Tuesday, October 21, 2014

In The Spotlight

So I've been watching Oprah....and it's a Marathon of Oprah's Next Chapter. So far I've seen the Tina Turner episode (which is a must see) and the BeyoncĂ© episode. During both episodes Oprah asked "How does it feel when your own stage". And, both artist described it as an outer body experience. Tina said, "your not hungry, your not thinking,......etc". And, writing, singing and being with children make me feel that way. These things are perfect outlets for truth and innocence. It is my time to kind of just let it go. And, I genuinely feel better each time that I do it. 

So it kills me a little more each time, to not be able to live my truth. And, to not live in light. But, I'm doing my best to live in light. I'm doing my best to live in love. And, to just do what I have to do and it's getting harder not just because you see people like running to get up in your life but to see them running out as well. And, I really want to say something so sharp that it cuts the person it belongs to. 
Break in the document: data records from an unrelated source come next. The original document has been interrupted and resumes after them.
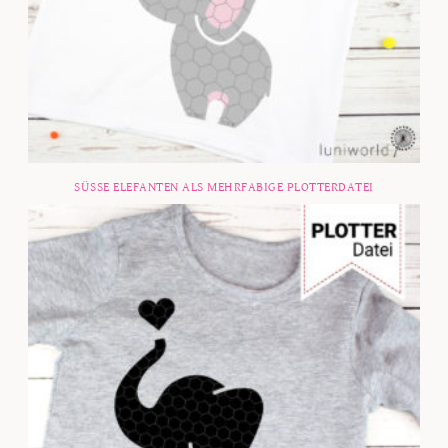
SÜSSE ELEFANTEN ALS MEHRFABIGE PLOTTERDATEI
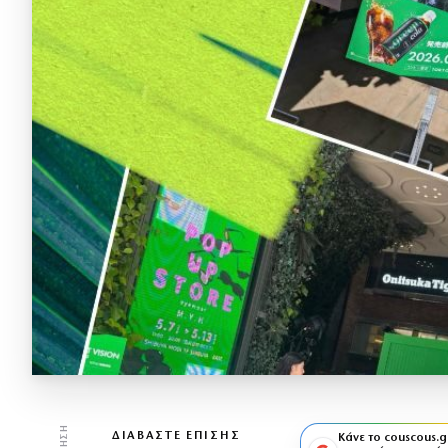
ΔΙΑΒΆΣΤΕ ΕΠΊΣΗΣ
Κάνε το couscous.g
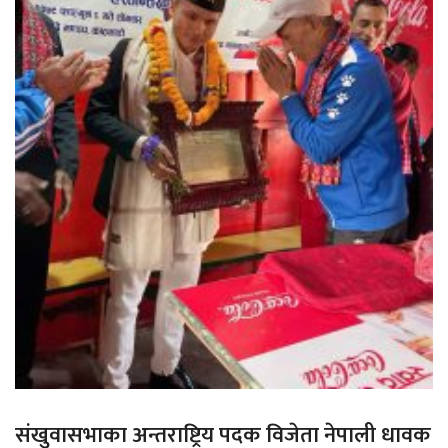
संखुवासभाका अन्तराष्ट्रिय पदक विजेता नेपाली धावक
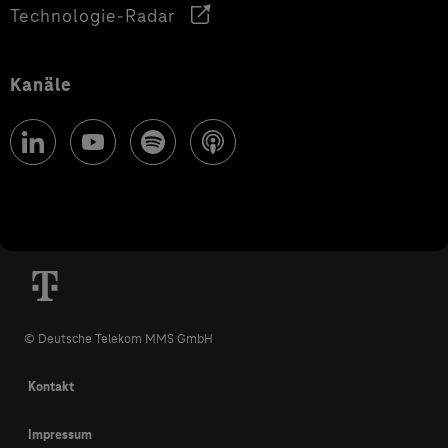
Technologie-Radar
Kanäle
© Deutsche Telekom MMS GmbH
Kontakt
Impressum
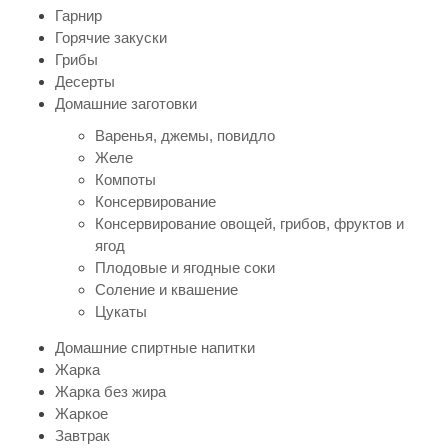
Гарнир
Горячие закуски
Грибы
Десерты
Домашние заготовки
Варенья, джемы, повидло
Желе
Компоты
Консервирование
Консервирование овощей, грибов, фруктов и
ягод
Плодовые и ягодные соки
Соление и квашение
Цукаты
Домашние спиртные напитки
Жарка
Жарка без жира
Жаркое
Завтрак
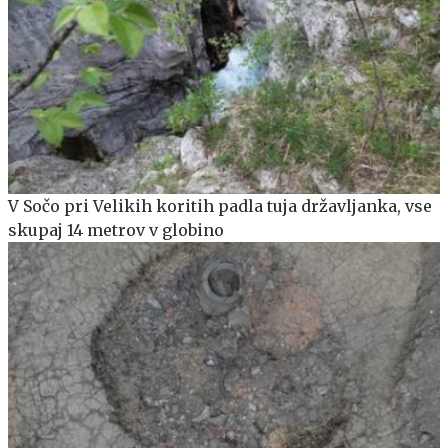
V Sočo pri Velikih koritih padla tuja državljanka, vse
skupaj 14 metrov v globino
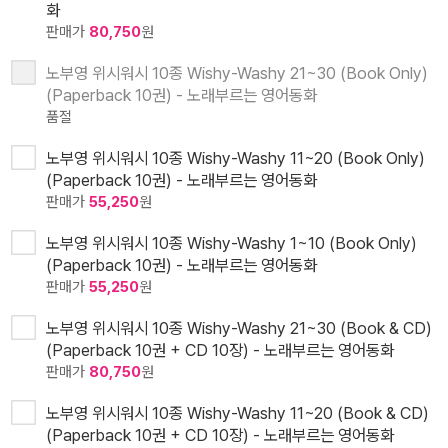
화
판매가
80,750
원
노부영 위시워시 10종 Wishy-Washy 21~30 (Book Only)
(Paperback 10권) - 노래부르는 영어동화
품절
노부영 위시워시 10종 Wishy-Washy 11~20 (Book Only)
(Paperback 10권) - 노래부르는 영어동화
판매가
55,250
원
노부영 위시워시 10종 Wishy-Washy 1~10 (Book Only)
(Paperback 10권) - 노래부르는 영어동화
판매가
55,250
원
노부영 위시워시 10종 Wishy-Washy 21~30 (Book & CD)
(Paperback 10권 + CD 10장) - 노래부르는 영어동화
판매가
80,750
원
노부영 위시워시 10종 Wishy-Washy 11~20 (Book & CD)
(Paperback 10권 + CD 10장) - 노래부르는 영어동화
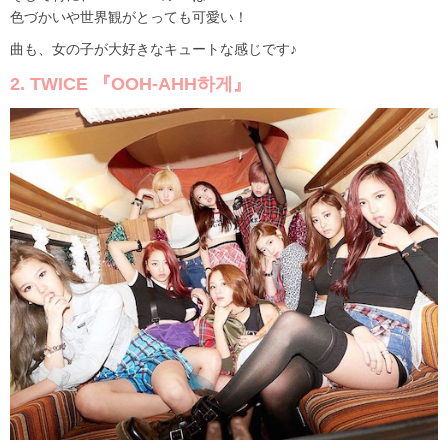
色づかいや世界観がとっても可愛い！
曲も、女の子が大好きなキュートな感じです♪
2. TWICE 『OOH-AHH하게』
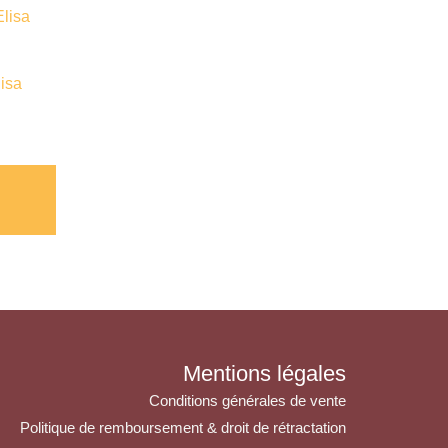
Ce
produit
a
isa
plusieurs
variantes.
Les
options
peuvent
être
choisies
sur
la
page
de
Mentions légales
produit
Conditions générales de vente
Politique de remboursement & droit de rétractation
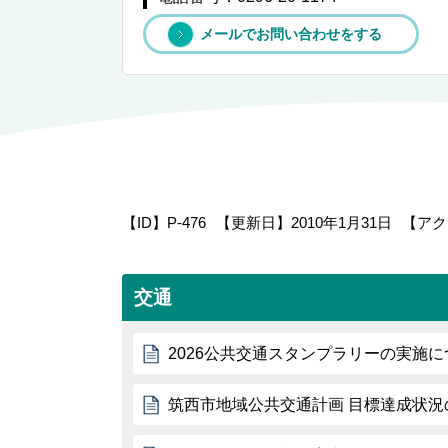
メールでお問い合わせをする
【ID】
P-476
【更新日】
2010年1月31日
【アク
交通
2026公共交通スタンプラリーの実施に
筑西市地域公共交通計画 目標達成状況の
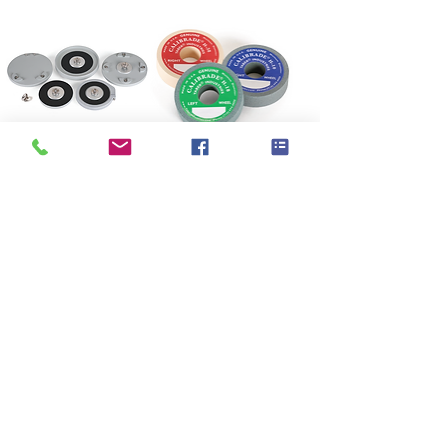
Taber®
Taber® Abraser
Specimen
Test Accessories
Mounting 樣品固
耐磨砂輪
定系統
Taber® Sample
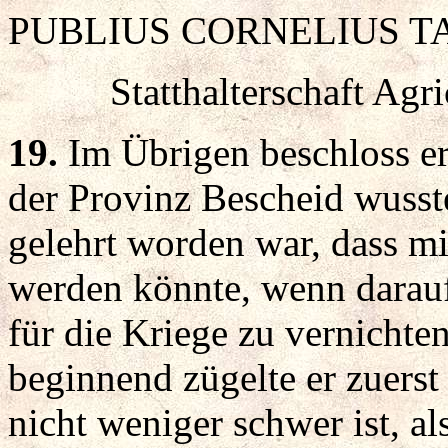
PUBLIUS CORNELIUS T
Statthalterschaft Agr
19.
Im Übrigen beschloss er,
der Provinz Bescheid wusst
gelehrt worden war, dass mi
werden könnte, wenn darauf
für die Kriege zu vernichte
beginnend zügelte er zuerst
nicht weniger schwer ist, al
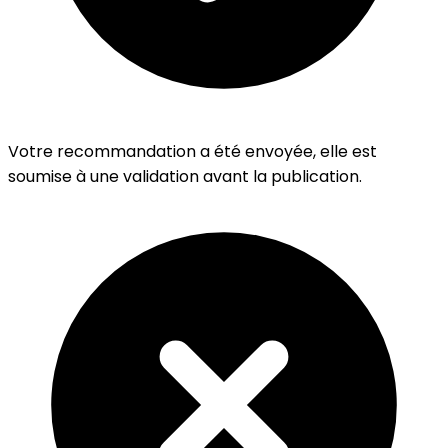
Votre recommandation a été envoyée, elle est
soumise à une validation avant la publication.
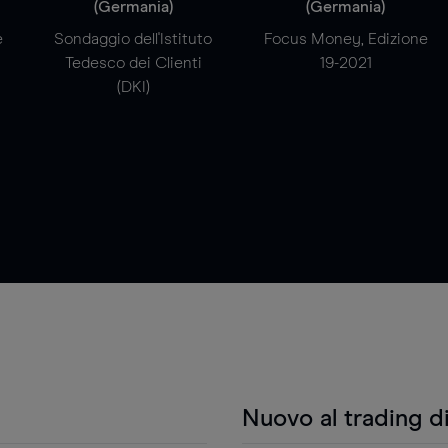
(Germania)
(Germania)
e
Sondaggio dell'Istituto
Focus Money, Edizione
Tedesco dei Clienti
19-2021
(DKI)
Nuovo al trading d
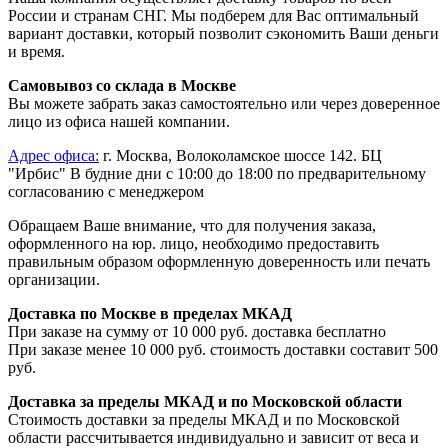
России и странам СНГ. Мы подберем для Вас оптимальный
вариант доставки, который позволит сэкономить Ваши деньги
и время.
Самовывоз со склада в Москве
Вы можете забрать заказ самостоятельно или через доверенное
лицо из офиса нашей компании.
Адрес офиса:
г. Москва, Волоколамское шоссе 142. БЦ
"Ирбис" В будние дни с 10:00 до 18:00 по предварительному
согласованию с менеджером
Обращаем Ваше внимание, что для получения заказа,
оформленного на юр. лицо, необходимо предоставить
правильным образом оформленную доверенность или печать
организации.
Доставка по Москве в пределах МКАД
При заказе на сумму от 10 000 руб. доставка бесплатно
При заказе менее 10 000 руб. стоимость доставки составит 500
руб.
Доставка за пределы МКАД и по Московской области
Стоимость доставки за пределы МКАД и по Московской
области рассчитывается индивидуально и зависит от веса и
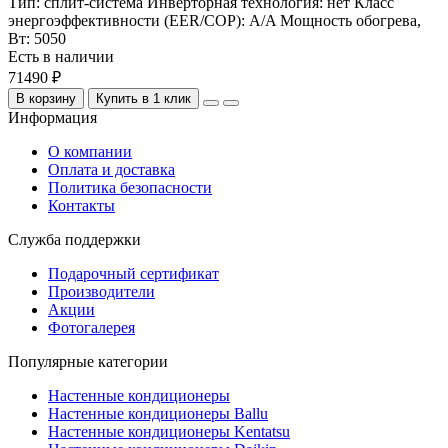
Тип:
сплит-система
Инверторная технология:
нет
Класс
энергоэффективности (EER/COP):
A/A
Мощность обогрева,
Вт:
5050
Есть в наличии
71490 ₽
В корзину
Купить в 1 клик
Информация
О компании
Оплата и доставка
Политика безопасности
Контакты
Служба поддержки
Подарочный сертификат
Производители
Акции
Фотогалерея
Популярные категории
Настенные кондиционеры
Настенные кондиционеры Ballu
Настенные кондиционеры Kentatsu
It just makes me so angry and frustrated.  And, I still try to throw little things in there or say little things so some people will calm down whether they be emotional, scared, on a lead or angry. And, it's like folks are still doing the same things. I don't know if they are sure of their capabilities (I say that because everybody has a smart ass comment or action), I don't know if it's a forced thing (because you can't blame some people for being tools) or what it is. But, it's like I don't want to be the thing that makes some popular or atleast the thing that gets blamed for whatever action that some one else did on their own. 

If there is any advice I would give to anyone around me or that I know it would be that, "You touch it, break it or even in some cases talk about it....you've bought". Your worried about your security and how things are, well, sometimes being secure is leaving some things alone. And, this is not a read or being disrespectful, this is just a fact of life....the life that you've help build and make. 

I wish I knew the future so I could protect people from themselves and from others. The first time something goes wrong, the hammer is going to fall on me. That I've made it an unsecure or that there are bad people all around. But, never ever says well what did we do. So whatever happens, I'm not accountable. But, I will say that it's a shame and opportunity. An opportunity to make a friend but I doubt that will happen. But, in the instance, that I'm kind of speaking on....they were kind to me when I first got here. They helped us when we got here. That I'm thankful for but anything after that, I don't know. Anyway, that's all for tonight. Goodnight!